One Small Layer That Makes Karpathy's LLM Knowledge Base Way Cheaper to Query

Disclaimer: I’m not an ML engineer or AI researcher. I’m just a guy who builds things and tries to make his tools work better. Take everything here with that in mind. This is what worked for me, not a rigorous benchmark.

@karpathy recently shared how he builds personal knowledge bases with LLMs.

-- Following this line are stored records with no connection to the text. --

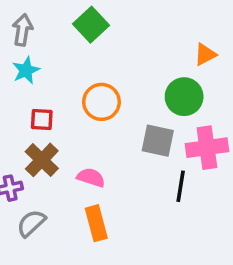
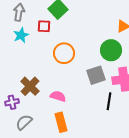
red square: (42, 119) -> (44, 26), moved
gray square: (158, 141) -> (96, 75), turned -30

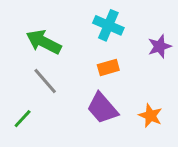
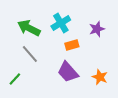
cyan cross: (108, 25) -> (61, 23), moved, turned 36
purple star: (160, 46) -> (97, 29), moved

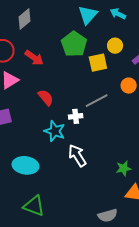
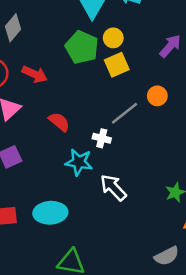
yellow circle: (115, 46) -> (113, 38), moved
orange circle: (129, 86) -> (157, 96), moved
white cross: (76, 116) -> (102, 138), turned 32

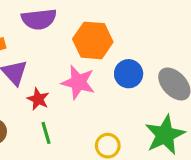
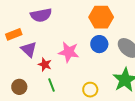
orange hexagon: (93, 40) -> (101, 17), moved

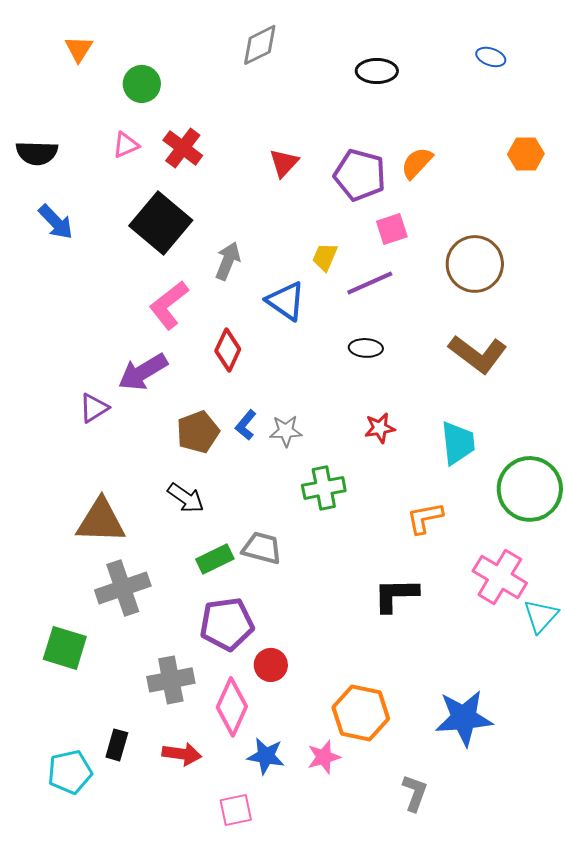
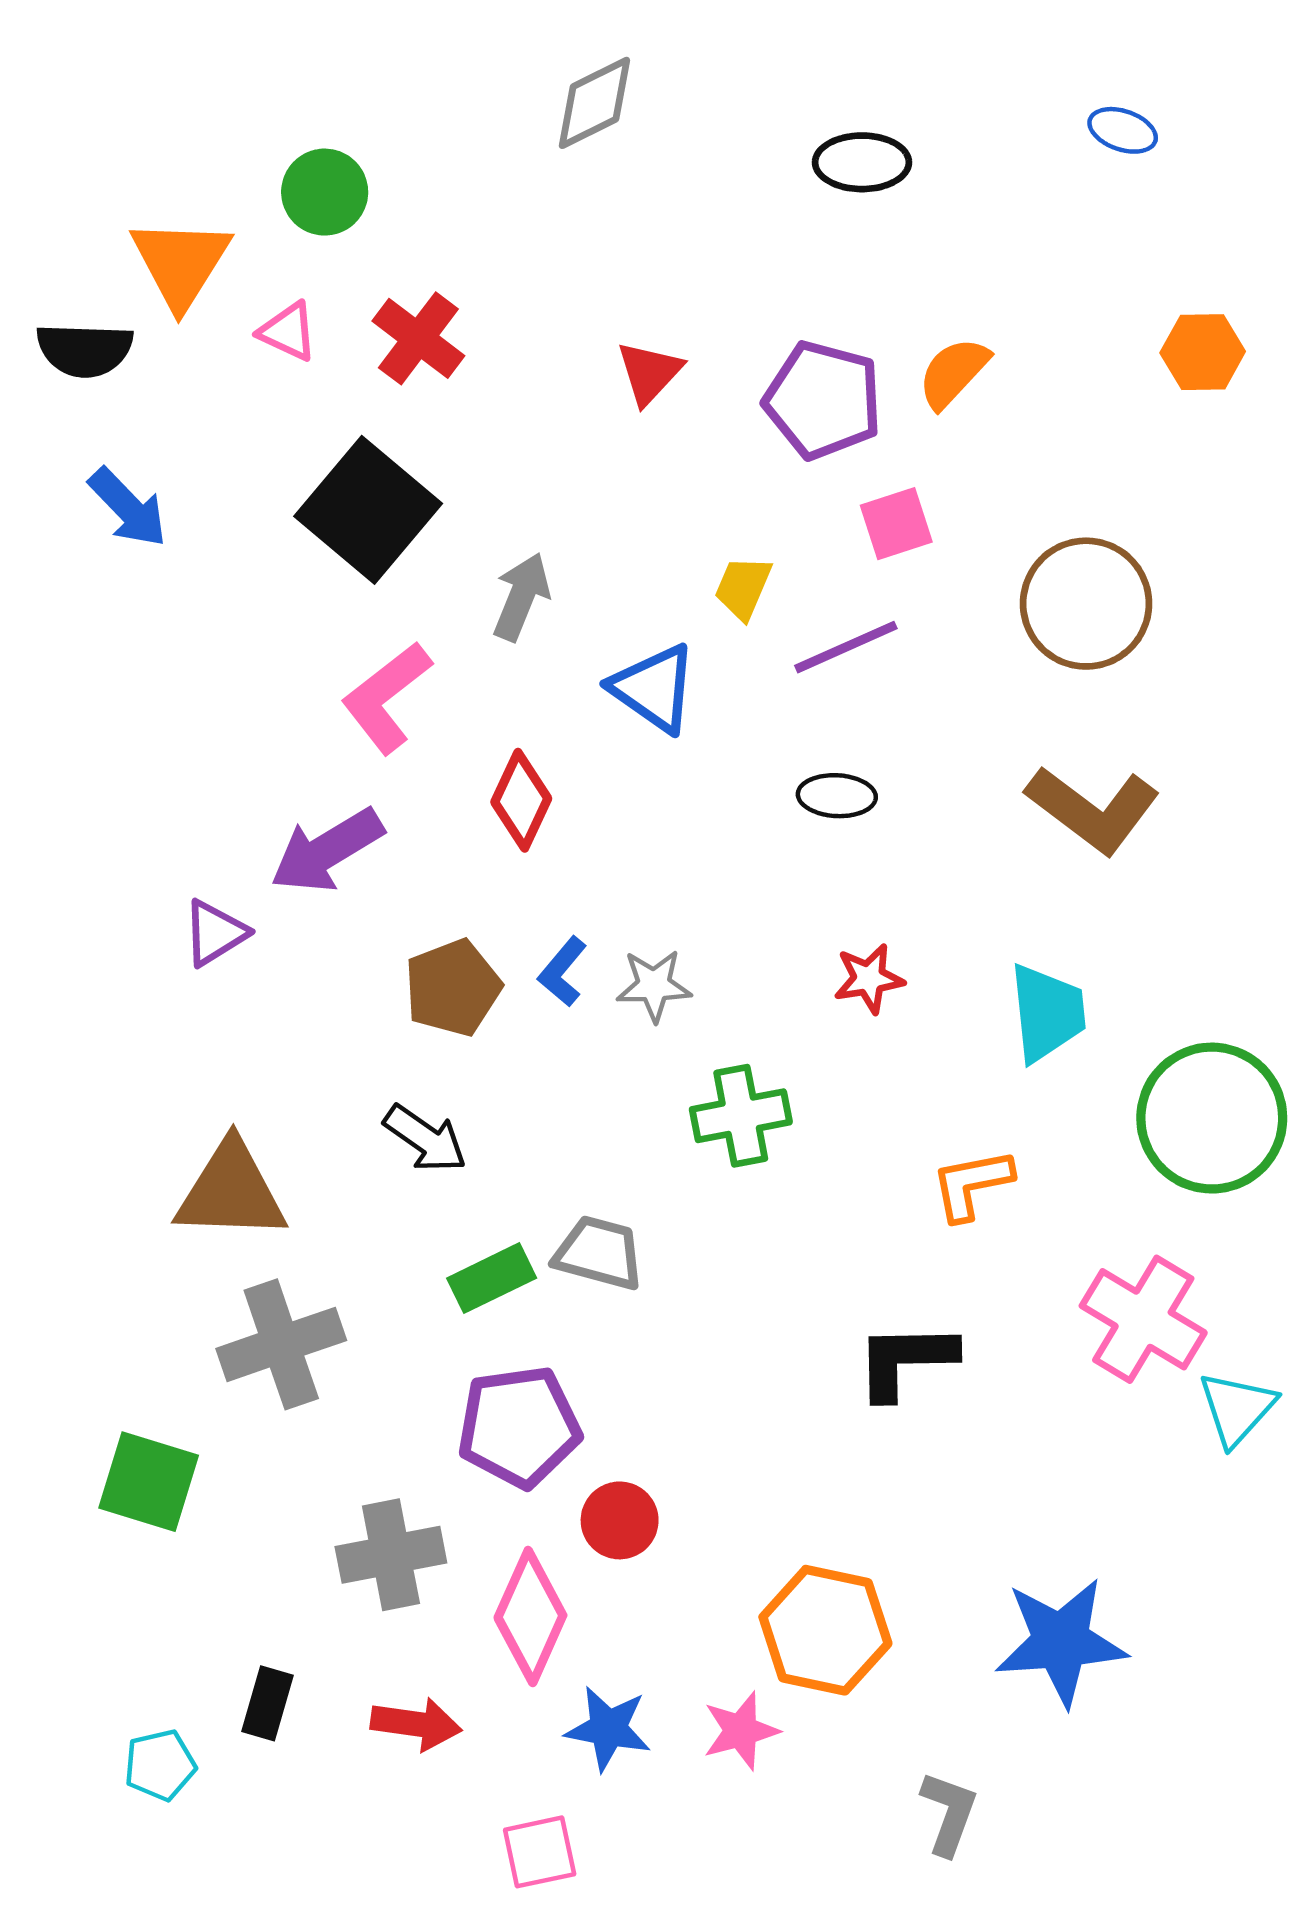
orange triangle: (79, 49) -> (181, 263), moved, size x1.6
pink triangle: (126, 145) -> (288, 332), turned 48
cyan pentagon: (70, 772) -> (160, 1765), size x0.7

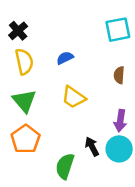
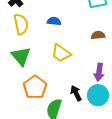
blue semicircle: (65, 58) -> (54, 21), turned 32
brown semicircle: (119, 75) -> (98, 35), turned 80
orange pentagon: (25, 139) -> (35, 87), moved

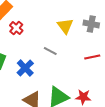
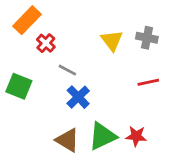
gray line: (50, 51) -> (67, 70), moved
blue cross: (25, 68) -> (78, 97), moved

The pattern is simple: dump raw data into a raw/ folder, have an LLM compile it into a markdown wiki, then query it in Obsidian. He mentioned he didn’t need “fancy RAG” because the LLM handles index files well at small scale.

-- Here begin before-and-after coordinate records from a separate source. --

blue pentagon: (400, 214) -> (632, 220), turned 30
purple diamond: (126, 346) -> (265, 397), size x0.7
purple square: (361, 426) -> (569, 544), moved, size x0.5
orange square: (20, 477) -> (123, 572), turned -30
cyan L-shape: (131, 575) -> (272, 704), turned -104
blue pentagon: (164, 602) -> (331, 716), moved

And then he dropped this at the end:

I vibe coded a small and naive search engine over the wiki, which I both use directly, but more often I want to hand it off to an LLM via CLI as a tool for larger queries.

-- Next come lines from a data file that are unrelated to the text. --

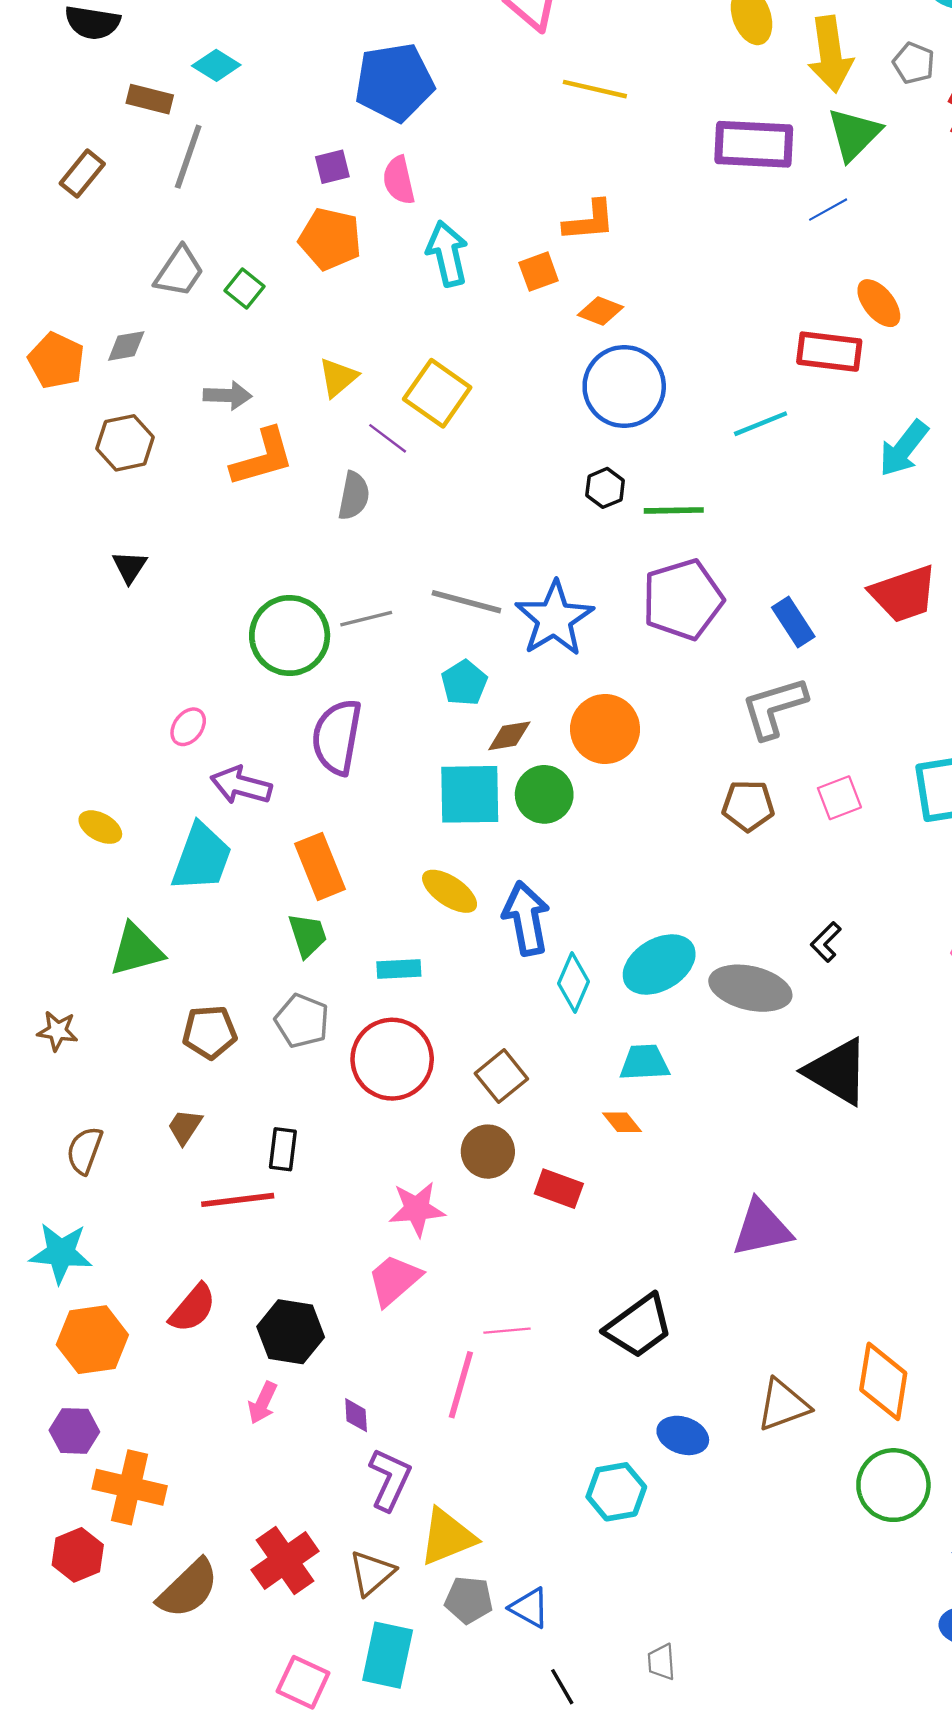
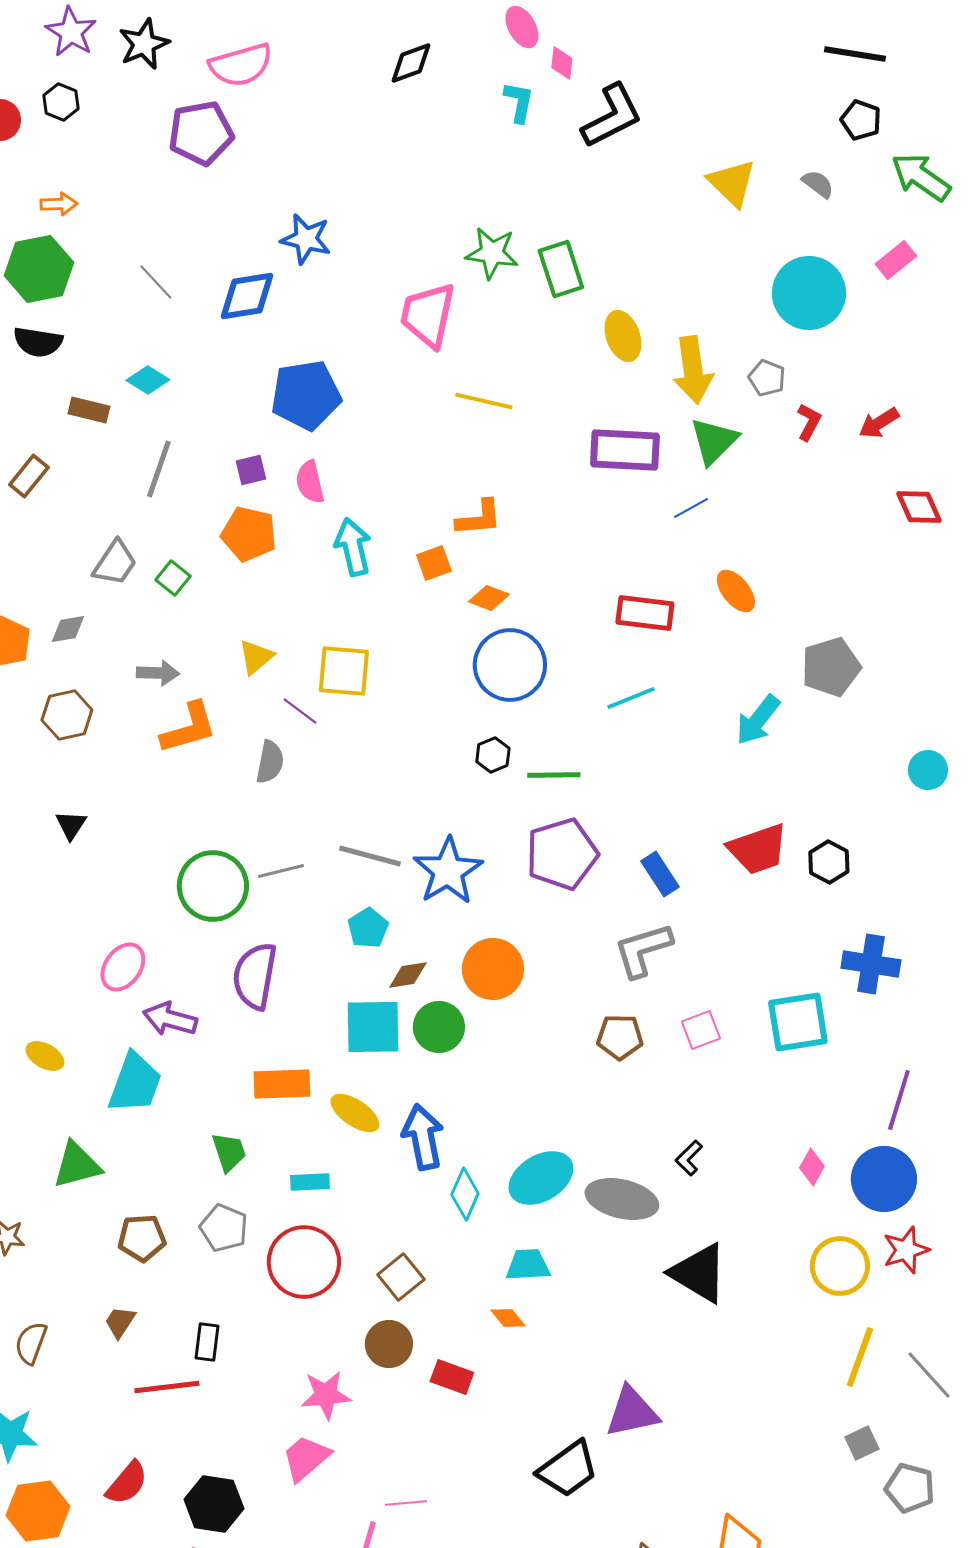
gray line: (188, 157) -> (159, 469), moved
red rectangle: (829, 352) -> (645, 613), moved
yellow square: (437, 393) -> (344, 671), turned -30
pink ellipse: (188, 727) -> (123, 967), size x1.4
orange rectangle: (320, 866) -> (282, 1084), moved, turned -70
black trapezoid: (639, 1326) -> (568, 1469), moved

That throwaway line is the whole game once your wiki grows. Here’s why, and how I built it.

The Problem That Shows Up Around 200 Files

I’ve been running this exact pattern. YouTube channels, articles, all distilled into markdown summaries by Claude Code. It works great until you hit around 200 files.

My first attempt at solving the search problem was a VOCABULARY.md file — a hand-maintained list of canonical terms and their synonyms. The idea was: before grepping, Claude reads the vocabulary, expands the query, then searches for all variants at once.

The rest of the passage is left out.